Schon mit dem dezent verstörenden Titel beginnt es: „Tiere, die Gedichte lieben“ – und findet seine irritierende Fortsetzung im Untertitel, wenn dort von einem „Bestiarium“ die Rede ist, was uns an enzyklopädische Vorhaben des 19. Jahrhunderts erinnert. Worum geht es? Zunächst einmal um Otto Vowinckels offenbar grenzenlose Liebe zu Tieren sowie um seine Beschäftigung mit ihnen. Ja, er bewundert sie, sagt er, und kommt dabei zur erstaunlichen Entdeckung, dass diese Tiere Dichtung lieben. Das zeugt von einer gewissen und ungeahnten literarischen Domestizierung der Wildnis um uns herum.
Dichter erfindet
das sogenannte X-Tier
Und so funktioniert das Ganze: Der Dichter knöpft sich von A bis Z alle möglichen Vertreter der Fauna vor und dichtet mit Ihnen und über sie in erbarmungslosen Paarreimen. Das ist in vielen Fällen, so muss man es sagen, saukomisch. Und manchmal ist es eben auch nachdenklich, wenn am Ende und schon auf dem Klappentext ein ebenfalls gereimter Vermerk zu lesen ist, dass nämlich der Mensch der Täter des Artensterbens ist und in dieser Form auch ein Massenmörder, der sich dadurch am Ende seiner eigenen Lebenswelt beraubt.
Natürlich gibt es ein paar problematische Buchstaben für den Dichter, und man ahnt, dass manches Lexikon dafür gewälzt wurde, um alphabetisch lückenlos zu bleiben. Unmöglich aber wurde es Vowinckel offenkundig beim drittletzten Buchstaben, also dem X. Ein Dichter wäre nun kein Dichter, würde ihm nicht auch dazu noch etwas in den Sinn kommen; und so erfand der Düsseldorfer Schriftsteller kurzerhand und mit viel Überzeugungskraft das sogenannte X-Tier. Das kannten wir bisher nicht, aber da es jetzt dichterisch in die Welt gekommen ist, sind wir doch froh, dass es existiert. Und weil auch Otto Vowinckel mächtig viel Freude an seiner eignen Wort-Tier-Schöpfung hatte, gibt es das Wesen gleich zweimal – also X-Tier 1 und X-Tier 2.

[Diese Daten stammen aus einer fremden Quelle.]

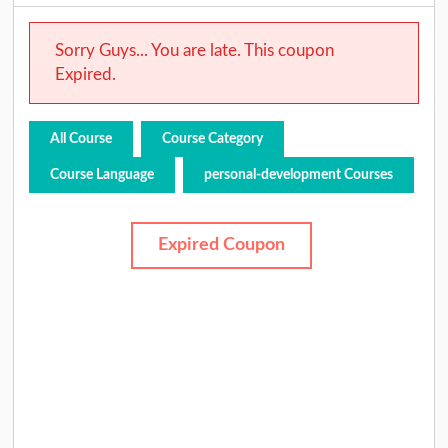
Sorry Guys... You are late. This coupon
Expired.
All Course
Course Category
Course Language
personal-development Courses
Expired Coupon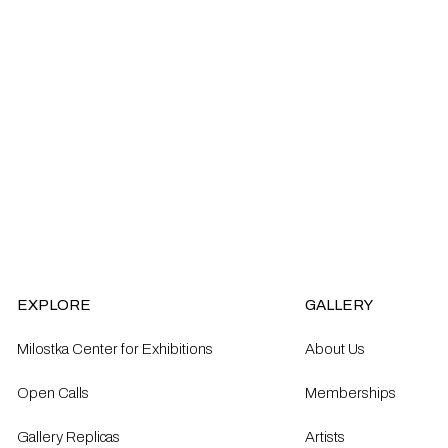
EXPLORE
GALLERY
Milostka Center for Exhibitions
About Us
Open Calls​
Memberships
Gallery Replicas
Artists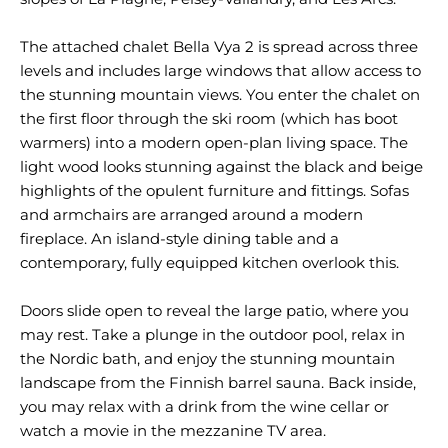
The attached chalet Bella Vya 2 is spread across three
levels and includes large windows that allow access to
the stunning mountain views. You enter the chalet on
the first floor through the ski room (which has boot
warmers) into a modern open-plan living space. The
light wood looks stunning against the black and beige
highlights of the opulent furniture and fittings. Sofas
and armchairs are arranged around a modern
fireplace. An island-style dining table and a
contemporary, fully equipped kitchen overlook this.
Doors slide open to reveal the large patio, where you
may rest. Take a plunge in the outdoor pool, relax in
the Nordic bath, and enjoy the stunning mountain
landscape from the Finnish barrel sauna. Back inside,
you may relax with a drink from the wine cellar or
watch a movie in the mezzanine TV area.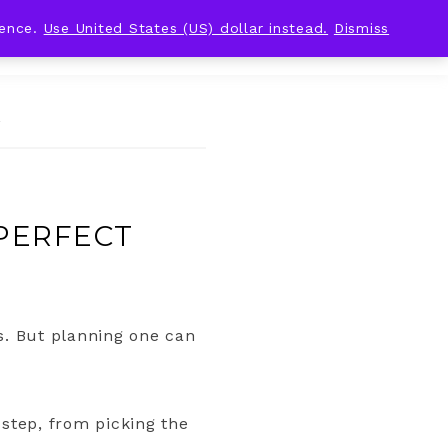
ience.
Use United States (US) dollar instead.
Dismiss
g
 PERFECT
. But planning one can
 step, from picking the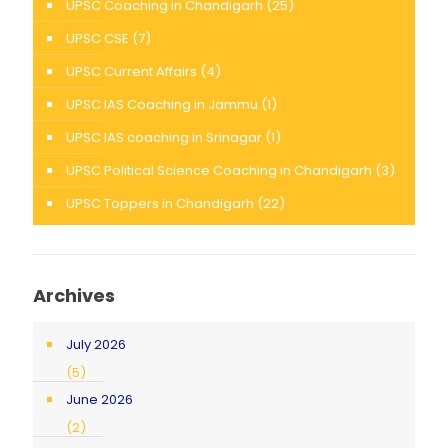
UPSC Coaching in Chandigarh
(25)
UPSC CSE
(7)
UPSC Current Affairs
(4)
UPSC IAS Coaching in Jammu
(1)
UPSC IAS coaching in Srinagar
(1)
UPSC Political Science Coaching in Chandigarh
(3)
UPSC Toppers in Chandigarh
(22)
Archives
July 2026
(5)
June 2026
(2)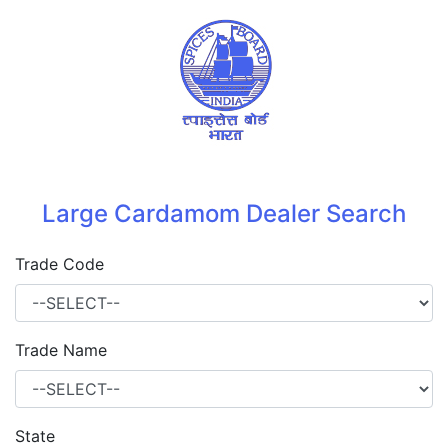
Large Cardamom Dealer Search
Trade Code
Trade Name
State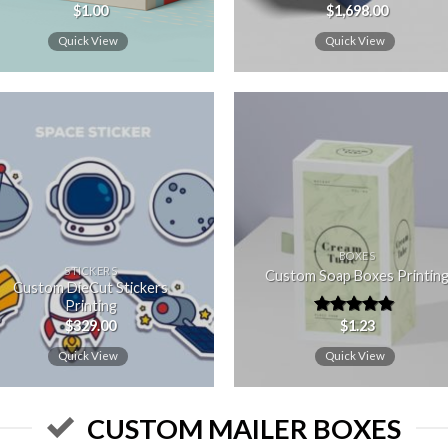
$
1.00
$
1,698.00
Rated
5.00
out of 5
Quick View
Quick View
Add to
Add
wishlist
wishl
BOXES
STICKERS
Custom Soap Boxes Printin
Custom DieCut Stickers
Printing
$
329.00
$
1.23
Rated
5.00
out of 5
Quick View
Quick View
CUSTOM MAILER BOXES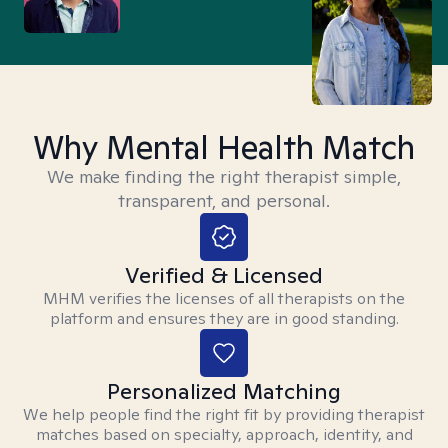
Why Mental Health Match
We make finding the right therapist simple,
transparent, and personal.
Verified & Licensed
MHM verifies the licenses of all therapists on the
platform and ensures they are in good standing.
Personalized Matching
We help people find the right fit by providing therapist
matches based on specialty, approach, identity, and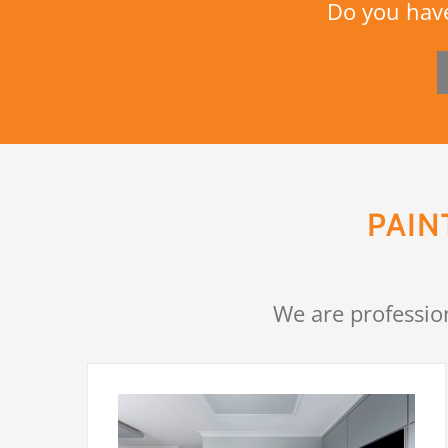
Do you have
PAIN
We are professio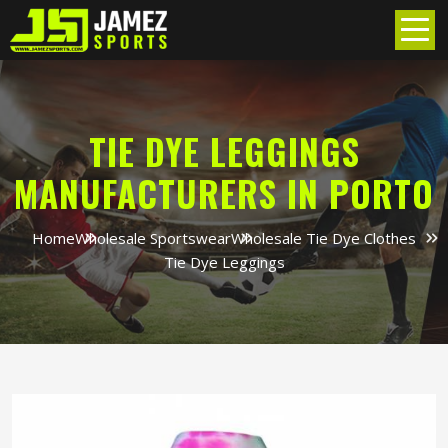
TIE DYE LEGGINGS
MANUFACTURERS IN PORTO
Home
Wholesale Sportswear
Wholesale Tie Dye Clothes
Tie Dye Leggings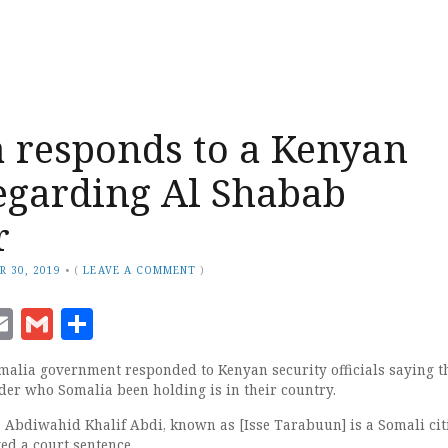
 responds to a Kenyan
egarding Al Shabab
r
R 30, 2019
•
(
LEAVE A COMMENT
)
ook
senger
witter
Email
Gmail
Share
lia government responded to Kenyan security officials saying t
der who Somalia been holding is in their country.
Abdiwahid Khalif Abdi, known as [Isse Tarabuun] is a Somali cit
ed a court sentence.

Ansonsten erfahren wie jede Menge von Affe bis Zebra, von Eule bis Qualle und Jaguar bis Vielfraß; sowohl etwas über ihre Lebensumstände als auch über ihre lyrischen Vorlieben. Und mittendrin ist oft der Dichter selbst, quasi der Eckermann für alles, was fleucht und kreucht auf dieser Welt.
Weil das alles recht unglaublich ist, war es gut, dass ihm der Illustrator Tilmann Diederich leichtfedrig zur Seite stand und viele Begegnungen von Tier und Dichter zeichnend festgehalten hat. Da haben wir also die Beweise!
Wer eine Neigung und Vorliebe für feinsinnigen Blödsinn hat und dazu noch Spaß am klugen Wort, der sollte sich das Bestiarium besser nicht entgehen lassen. Zumal auch der eine oder die andere auf den Gedanken kommen könnte, einem Tier seiner Wahl eine lyrische Neigung anzudichten. Vielleicht bietet sich sogar ein Haustier an. So tauchen erstaunlicherweise in der alphabetischen Liste weder Hund noch Katze auf.